(Dataset excerpts)
━━━━━━

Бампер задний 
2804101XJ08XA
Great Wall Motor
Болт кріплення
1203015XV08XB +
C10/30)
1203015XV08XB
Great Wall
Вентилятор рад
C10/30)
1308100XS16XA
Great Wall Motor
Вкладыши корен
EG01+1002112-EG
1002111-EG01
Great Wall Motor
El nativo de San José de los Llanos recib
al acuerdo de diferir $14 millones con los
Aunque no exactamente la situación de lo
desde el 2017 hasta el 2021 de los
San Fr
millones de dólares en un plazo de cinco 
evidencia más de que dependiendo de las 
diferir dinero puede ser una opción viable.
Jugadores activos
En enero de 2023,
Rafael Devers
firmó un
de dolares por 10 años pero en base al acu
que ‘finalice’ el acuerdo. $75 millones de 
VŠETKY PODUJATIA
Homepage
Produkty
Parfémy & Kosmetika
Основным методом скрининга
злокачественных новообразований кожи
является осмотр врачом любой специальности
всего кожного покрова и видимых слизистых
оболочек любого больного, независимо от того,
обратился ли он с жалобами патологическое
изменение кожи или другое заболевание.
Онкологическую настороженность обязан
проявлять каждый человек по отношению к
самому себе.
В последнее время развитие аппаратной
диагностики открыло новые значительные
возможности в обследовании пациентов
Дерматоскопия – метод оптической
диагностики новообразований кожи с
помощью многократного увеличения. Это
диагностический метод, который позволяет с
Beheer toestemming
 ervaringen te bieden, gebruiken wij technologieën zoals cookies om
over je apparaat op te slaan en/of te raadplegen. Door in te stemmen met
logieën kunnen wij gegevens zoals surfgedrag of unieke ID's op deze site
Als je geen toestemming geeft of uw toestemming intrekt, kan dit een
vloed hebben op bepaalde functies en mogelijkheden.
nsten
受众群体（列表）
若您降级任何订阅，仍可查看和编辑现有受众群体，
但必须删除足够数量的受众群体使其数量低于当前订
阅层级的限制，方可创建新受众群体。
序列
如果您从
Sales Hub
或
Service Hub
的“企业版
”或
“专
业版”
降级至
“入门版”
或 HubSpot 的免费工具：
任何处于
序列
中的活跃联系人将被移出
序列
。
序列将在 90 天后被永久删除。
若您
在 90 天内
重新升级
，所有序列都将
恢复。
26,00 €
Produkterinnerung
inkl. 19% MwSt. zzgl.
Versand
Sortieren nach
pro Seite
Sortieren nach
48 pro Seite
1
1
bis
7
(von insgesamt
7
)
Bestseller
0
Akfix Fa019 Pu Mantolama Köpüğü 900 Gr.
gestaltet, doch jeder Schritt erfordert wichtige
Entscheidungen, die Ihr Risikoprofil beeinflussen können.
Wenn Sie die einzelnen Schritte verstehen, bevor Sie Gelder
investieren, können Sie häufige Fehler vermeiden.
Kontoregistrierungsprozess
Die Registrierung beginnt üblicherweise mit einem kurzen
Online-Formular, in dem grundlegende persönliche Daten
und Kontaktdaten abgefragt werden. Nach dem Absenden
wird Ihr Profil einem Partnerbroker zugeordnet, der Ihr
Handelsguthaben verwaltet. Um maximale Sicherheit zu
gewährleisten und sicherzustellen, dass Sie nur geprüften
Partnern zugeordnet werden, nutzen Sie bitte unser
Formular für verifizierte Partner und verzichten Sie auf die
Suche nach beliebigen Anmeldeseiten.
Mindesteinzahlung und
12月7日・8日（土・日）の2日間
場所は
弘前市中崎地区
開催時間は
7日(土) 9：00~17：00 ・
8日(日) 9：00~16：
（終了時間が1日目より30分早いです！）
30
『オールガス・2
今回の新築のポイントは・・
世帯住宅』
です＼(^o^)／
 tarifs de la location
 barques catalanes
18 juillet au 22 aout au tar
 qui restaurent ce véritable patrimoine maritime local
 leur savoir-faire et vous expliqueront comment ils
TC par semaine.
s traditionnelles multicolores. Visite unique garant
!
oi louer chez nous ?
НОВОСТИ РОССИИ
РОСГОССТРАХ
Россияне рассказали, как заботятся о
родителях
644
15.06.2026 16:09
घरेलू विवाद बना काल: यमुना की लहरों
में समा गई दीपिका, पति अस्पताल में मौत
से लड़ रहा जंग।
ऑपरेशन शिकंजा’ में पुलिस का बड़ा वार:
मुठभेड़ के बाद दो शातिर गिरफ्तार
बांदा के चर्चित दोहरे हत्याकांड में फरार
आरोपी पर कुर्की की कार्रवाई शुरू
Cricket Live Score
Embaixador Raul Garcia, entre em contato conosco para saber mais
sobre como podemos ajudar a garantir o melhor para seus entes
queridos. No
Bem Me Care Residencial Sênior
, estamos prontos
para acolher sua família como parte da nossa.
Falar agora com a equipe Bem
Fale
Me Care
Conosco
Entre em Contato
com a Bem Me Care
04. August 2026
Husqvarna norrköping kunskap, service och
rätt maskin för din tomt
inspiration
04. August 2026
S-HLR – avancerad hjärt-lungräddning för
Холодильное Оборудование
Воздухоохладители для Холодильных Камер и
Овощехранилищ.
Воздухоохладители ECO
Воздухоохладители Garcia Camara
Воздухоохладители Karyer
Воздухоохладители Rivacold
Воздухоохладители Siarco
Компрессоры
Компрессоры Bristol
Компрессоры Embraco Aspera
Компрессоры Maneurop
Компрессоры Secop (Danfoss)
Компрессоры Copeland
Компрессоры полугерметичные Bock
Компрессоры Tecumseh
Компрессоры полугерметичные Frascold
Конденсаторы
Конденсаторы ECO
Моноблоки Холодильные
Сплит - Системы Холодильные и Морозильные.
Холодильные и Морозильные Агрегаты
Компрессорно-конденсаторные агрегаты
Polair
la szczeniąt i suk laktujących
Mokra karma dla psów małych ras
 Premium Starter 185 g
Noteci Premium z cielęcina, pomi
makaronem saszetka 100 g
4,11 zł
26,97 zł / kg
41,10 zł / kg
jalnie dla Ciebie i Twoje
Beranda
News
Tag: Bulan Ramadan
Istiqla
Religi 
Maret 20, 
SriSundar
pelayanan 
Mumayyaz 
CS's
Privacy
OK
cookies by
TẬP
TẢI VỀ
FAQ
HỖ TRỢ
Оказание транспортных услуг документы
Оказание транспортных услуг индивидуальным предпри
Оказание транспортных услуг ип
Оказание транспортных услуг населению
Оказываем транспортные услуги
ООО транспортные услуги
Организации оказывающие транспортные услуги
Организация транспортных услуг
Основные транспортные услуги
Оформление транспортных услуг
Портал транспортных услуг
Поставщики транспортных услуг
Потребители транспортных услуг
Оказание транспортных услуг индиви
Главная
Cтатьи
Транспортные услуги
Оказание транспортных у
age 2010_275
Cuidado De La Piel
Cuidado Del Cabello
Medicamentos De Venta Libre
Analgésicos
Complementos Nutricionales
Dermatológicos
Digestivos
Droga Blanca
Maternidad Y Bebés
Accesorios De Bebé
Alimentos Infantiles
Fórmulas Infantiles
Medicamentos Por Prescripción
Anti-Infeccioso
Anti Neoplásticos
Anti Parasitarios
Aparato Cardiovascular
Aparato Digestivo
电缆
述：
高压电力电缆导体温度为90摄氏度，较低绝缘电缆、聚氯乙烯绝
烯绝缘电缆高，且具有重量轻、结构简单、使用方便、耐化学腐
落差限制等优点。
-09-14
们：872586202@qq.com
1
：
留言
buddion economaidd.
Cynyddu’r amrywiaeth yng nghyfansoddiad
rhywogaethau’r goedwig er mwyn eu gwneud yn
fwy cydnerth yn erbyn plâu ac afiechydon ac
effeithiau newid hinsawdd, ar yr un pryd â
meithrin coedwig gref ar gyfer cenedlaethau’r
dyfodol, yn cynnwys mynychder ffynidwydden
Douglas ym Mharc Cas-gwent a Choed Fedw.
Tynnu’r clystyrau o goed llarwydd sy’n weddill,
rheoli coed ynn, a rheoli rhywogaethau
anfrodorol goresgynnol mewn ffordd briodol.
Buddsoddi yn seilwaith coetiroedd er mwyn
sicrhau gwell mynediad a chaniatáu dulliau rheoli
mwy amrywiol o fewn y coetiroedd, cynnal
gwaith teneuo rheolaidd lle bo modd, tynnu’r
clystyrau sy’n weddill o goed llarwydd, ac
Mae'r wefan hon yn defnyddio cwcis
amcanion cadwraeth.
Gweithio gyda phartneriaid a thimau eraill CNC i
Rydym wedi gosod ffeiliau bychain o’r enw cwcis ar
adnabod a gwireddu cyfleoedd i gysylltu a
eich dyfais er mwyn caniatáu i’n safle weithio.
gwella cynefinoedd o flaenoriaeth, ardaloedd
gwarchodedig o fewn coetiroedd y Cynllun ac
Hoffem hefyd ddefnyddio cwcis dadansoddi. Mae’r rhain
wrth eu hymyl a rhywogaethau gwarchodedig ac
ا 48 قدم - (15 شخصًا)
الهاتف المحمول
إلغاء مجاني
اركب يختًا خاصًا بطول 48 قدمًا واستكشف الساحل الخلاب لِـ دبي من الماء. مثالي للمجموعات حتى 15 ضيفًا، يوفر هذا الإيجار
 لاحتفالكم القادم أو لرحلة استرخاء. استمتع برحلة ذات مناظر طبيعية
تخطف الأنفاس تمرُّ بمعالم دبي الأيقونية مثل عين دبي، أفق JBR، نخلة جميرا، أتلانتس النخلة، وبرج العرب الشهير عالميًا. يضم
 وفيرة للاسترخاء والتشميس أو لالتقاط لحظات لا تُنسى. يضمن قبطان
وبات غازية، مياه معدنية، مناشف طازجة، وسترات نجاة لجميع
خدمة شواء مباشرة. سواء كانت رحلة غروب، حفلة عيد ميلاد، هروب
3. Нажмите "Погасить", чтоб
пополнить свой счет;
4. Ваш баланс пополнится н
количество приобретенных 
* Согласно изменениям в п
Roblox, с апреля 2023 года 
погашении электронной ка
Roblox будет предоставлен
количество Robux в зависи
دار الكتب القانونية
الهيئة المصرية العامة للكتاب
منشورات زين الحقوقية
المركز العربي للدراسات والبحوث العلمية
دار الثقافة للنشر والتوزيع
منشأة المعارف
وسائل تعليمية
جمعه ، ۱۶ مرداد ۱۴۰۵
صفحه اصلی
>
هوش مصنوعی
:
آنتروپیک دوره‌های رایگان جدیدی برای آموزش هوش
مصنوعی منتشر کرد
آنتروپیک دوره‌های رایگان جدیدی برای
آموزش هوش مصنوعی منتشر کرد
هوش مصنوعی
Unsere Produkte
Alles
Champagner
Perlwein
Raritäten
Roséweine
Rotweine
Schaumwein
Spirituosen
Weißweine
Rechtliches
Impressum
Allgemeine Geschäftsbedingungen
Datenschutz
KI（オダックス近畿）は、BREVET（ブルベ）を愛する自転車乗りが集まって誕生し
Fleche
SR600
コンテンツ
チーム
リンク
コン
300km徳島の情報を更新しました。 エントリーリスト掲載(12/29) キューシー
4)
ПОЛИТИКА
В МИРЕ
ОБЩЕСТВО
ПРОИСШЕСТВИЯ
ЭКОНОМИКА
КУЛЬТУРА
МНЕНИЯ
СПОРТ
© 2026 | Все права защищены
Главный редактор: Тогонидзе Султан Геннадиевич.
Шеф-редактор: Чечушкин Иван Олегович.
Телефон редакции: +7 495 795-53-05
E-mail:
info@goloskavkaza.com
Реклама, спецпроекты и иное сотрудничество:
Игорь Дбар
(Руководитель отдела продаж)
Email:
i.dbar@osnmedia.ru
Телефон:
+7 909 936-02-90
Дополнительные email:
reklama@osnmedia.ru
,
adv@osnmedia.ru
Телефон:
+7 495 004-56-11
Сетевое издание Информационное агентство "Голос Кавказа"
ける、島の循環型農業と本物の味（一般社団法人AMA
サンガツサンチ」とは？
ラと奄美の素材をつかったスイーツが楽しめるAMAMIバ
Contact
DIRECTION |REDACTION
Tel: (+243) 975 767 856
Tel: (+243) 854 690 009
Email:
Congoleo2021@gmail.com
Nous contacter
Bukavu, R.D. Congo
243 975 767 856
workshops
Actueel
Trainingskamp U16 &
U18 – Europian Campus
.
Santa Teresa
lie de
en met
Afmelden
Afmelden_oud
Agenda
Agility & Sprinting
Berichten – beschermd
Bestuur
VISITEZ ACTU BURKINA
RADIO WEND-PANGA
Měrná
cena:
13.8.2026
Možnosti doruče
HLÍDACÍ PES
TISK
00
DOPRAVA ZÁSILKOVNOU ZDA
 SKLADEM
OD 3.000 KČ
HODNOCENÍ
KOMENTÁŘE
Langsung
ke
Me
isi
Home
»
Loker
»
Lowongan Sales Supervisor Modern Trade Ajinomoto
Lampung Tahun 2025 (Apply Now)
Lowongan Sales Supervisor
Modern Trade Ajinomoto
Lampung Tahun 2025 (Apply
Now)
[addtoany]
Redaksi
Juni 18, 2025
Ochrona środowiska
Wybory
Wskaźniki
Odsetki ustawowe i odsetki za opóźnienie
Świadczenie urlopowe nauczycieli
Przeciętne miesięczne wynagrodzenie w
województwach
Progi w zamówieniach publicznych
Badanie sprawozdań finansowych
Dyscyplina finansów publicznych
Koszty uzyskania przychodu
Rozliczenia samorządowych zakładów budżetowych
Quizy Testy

━━━━━━

Go through the records and pull out each line that includes the word "Холодильные".

Моноблоки Холодильные
Сплит - Системы Холодильные и Морозильные.
Холодильные и Морозильные Агрегаты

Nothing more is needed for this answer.